Сам дом был типичной карельской избой в три окошка, с бесстропильной крышей и несимметричным перерубом – то есть в передней длинной стене сначала два окошка, потом идет внутренняя межкомнатная перегородка из таких же примерно по диаметру бревен, врубленная в переднюю стену или «в клин», или «в лапу», и потом – еще одно окошко. Отличием от множества подобных изб был навес над входной дверью, на перекладине которого с трудом различались какие-то знаки – наверное, обереги. Я попытался сфотографировать перекладину, но света было еще слишком мало, а со вспышкой видна была только чистая поверхность доски – фронтальный свет как бы заливал борозды. Ладно, подумал я, дома увеличим, плеснем контрасту…
Маринка потрогала дверь. Замка никакого видно не было, но дверь не поддавалась – возможно, была забита гвоздями или просто набухла.
– Давай войдем? – В голосе Маринки вдруг послышалось непонятное возбуждение. – Вдруг там… ну, что-нибудь? А?
– Да неловко как-то…
– Перед кем? Никого нет. И сто лет тут никого не было.
– Я вижу. Но все равно…
– Ай, да ну тебя…
Она повернулась к двери боком, наклонилась – и ударила стопой примерно в то место, где остались следы от дверной ручки. Удар у нее был несильный, но акцентированный. Двери в избах делались всегда открывающимися внутрь: кто-то из этнографов считал – чтобы не завалило снегом, а кто-то – чтобы нельзя было подпереть снаружи и поджечь дом… то есть поджечь всегда можно, а вот подпереть уже нельзя. В моей голове это плохо вяжется с миролюбием северных народов, хотя… Если припомнить любимого народного героя Лемминкяйнена (помните рассказ деда Терхо?) – версия приобретает осмысленность. Мало того что сам герой считал в порядке вещей заявиться на свадьбу, куда его специально не позвали, чтобы не портил людям настроения, мать не послушал, а ведь она его не пускала – нет, заявился, все испоганил и хозяина дома прирезал; так ведь и ответ прилетел, по нашим меркам, совершенно адекватный: всех родных обидчика, кого поймали, вырезали, а деревню разорили.

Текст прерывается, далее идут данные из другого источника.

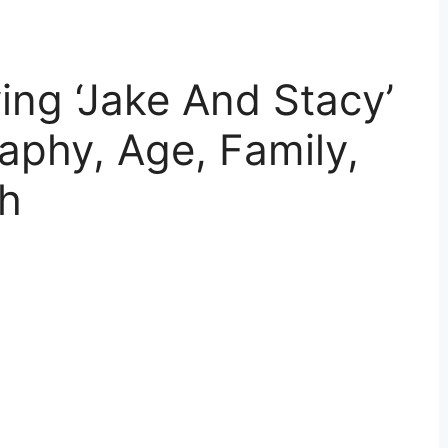
ng ‘Jake And Stacy’
aphy, Age, Family,
th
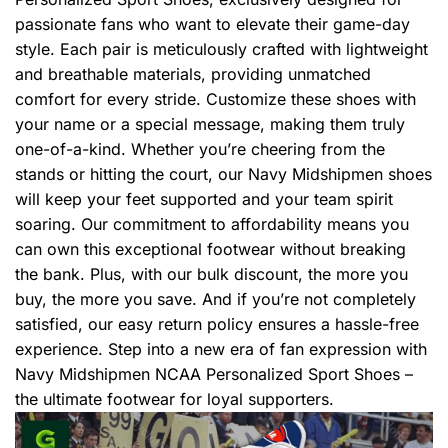
passionate fans who want to elevate their game-day
style. Each pair is meticulously crafted with lightweight
and breathable materials, providing unmatched
comfort for every stride. Customize these shoes with
your name or a special message, making them truly
one-of-a-kind. Whether you’re cheering from the
stands or hitting the court, our Navy Midshipmen shoes
will keep your feet supported and your team spirit
soaring. Our commitment to affordability means you
can own this exceptional footwear without breaking
the bank. Plus, with our bulk discount, the more you
buy, the more you save. And if you’re not completely
satisfied, our easy return policy ensures a hassle-free
experience. Step into a new era of fan expression with
Navy Midshipmen NCAA Personalized Sport Shoes –
the ultimate footwear for loyal supporters.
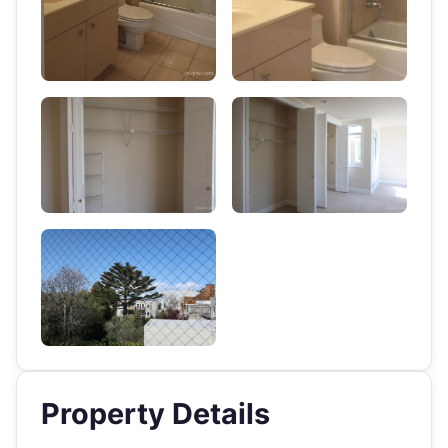
Property Details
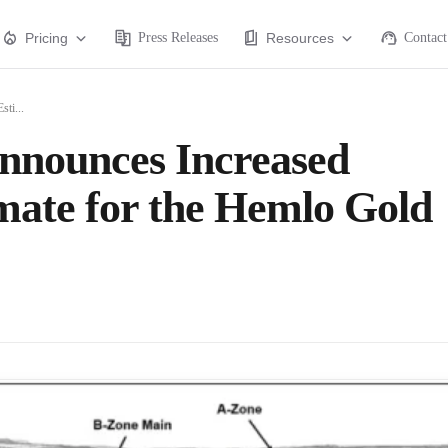
Pricing
Press Releases
Resources
Contact
ti...
nnounces Increased
mate for the Hemlo Gold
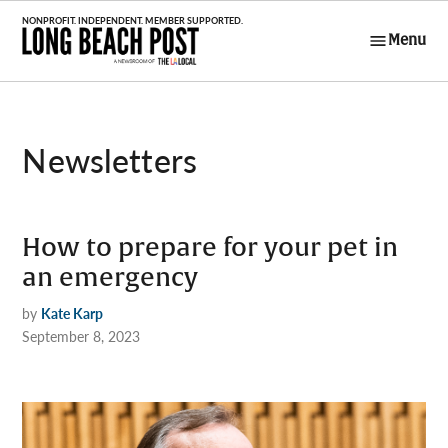
Skip
to
Menu
Long Beach
content
Post
Newsletters
How to prepare for your pet in
an emergency
by
Kate Karp
September 8, 2023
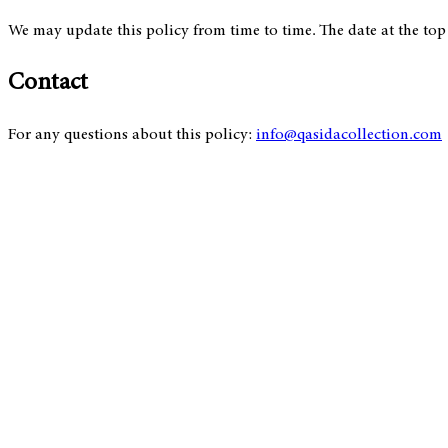
We may update this policy from time to time. The date at the top o
Contact
For any questions about this policy:
info@qasidacollection.com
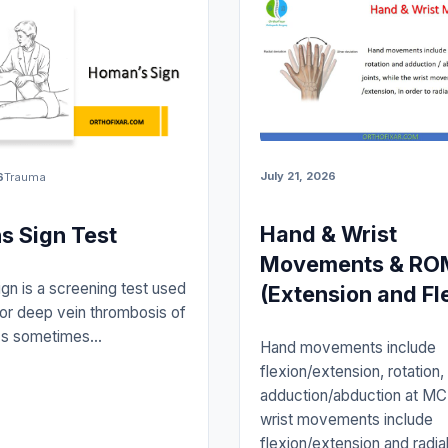
July 21, 2026
6
Trauma
Hand & Wrist
 Sign Test
Movements & RO
n is a screening test used
(Extension and Fl
or deep vein thrombosis of
It's sometimes…
Hand movements include
flexion/extension, rotation,
adduction/abduction at MCP
wrist movements include
flexion/extension and radial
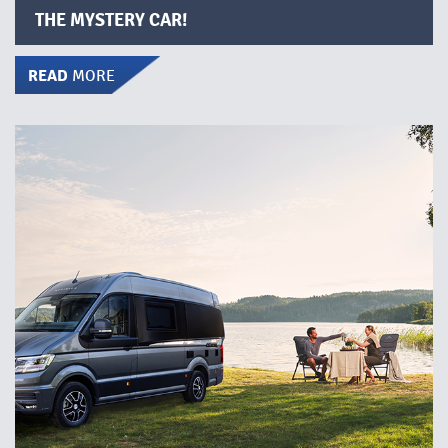
THE MYSTERY CAR!
READ
MORE
DISCOVER THE FREEDOM OF A MOTORHOME!
Do you dream of an adventure where you have the
freedom to travel wherever you want, whenever you
want? By renting a motorhome, you can bring your
accommodation with you wherever you go – it’s the
perfect solution for a weekend, a week, or a longer
holiday. We offer several different models to choose
from.​
READ MORE
below for more information, view
Click on
current offers, and see where the motorhomes are
available.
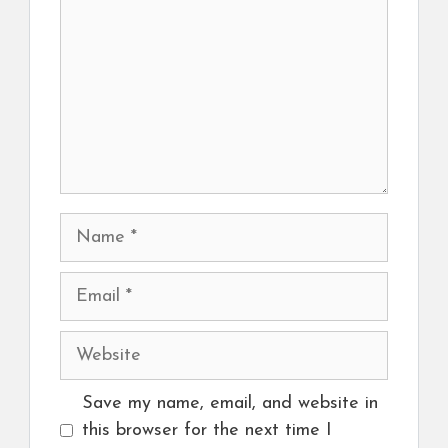
Name
Email
Website
Save my name, email, and website in
this browser for the next time I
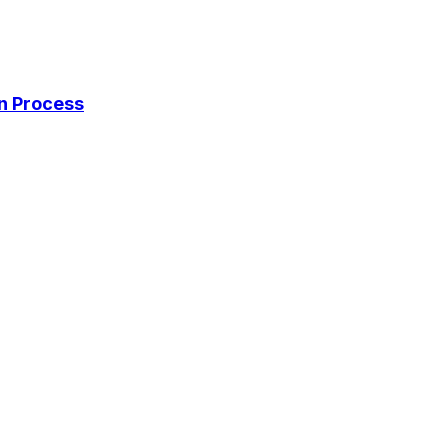
on Process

И, что характерно, никакого удивления или возмущения в авторском голосе я не нахожу. Я в нем слышу: все так делают, особенно если сам виноват. Но вот что у меня с этим – вполне современным, то есть людоедским, не находите? – модусом операнди[2] не сходится, так это полное отсутствие в маткультуре залежей оружия. Должно быть, и много. Не-а. Но ведь не голыми же руками они друг друга душили?..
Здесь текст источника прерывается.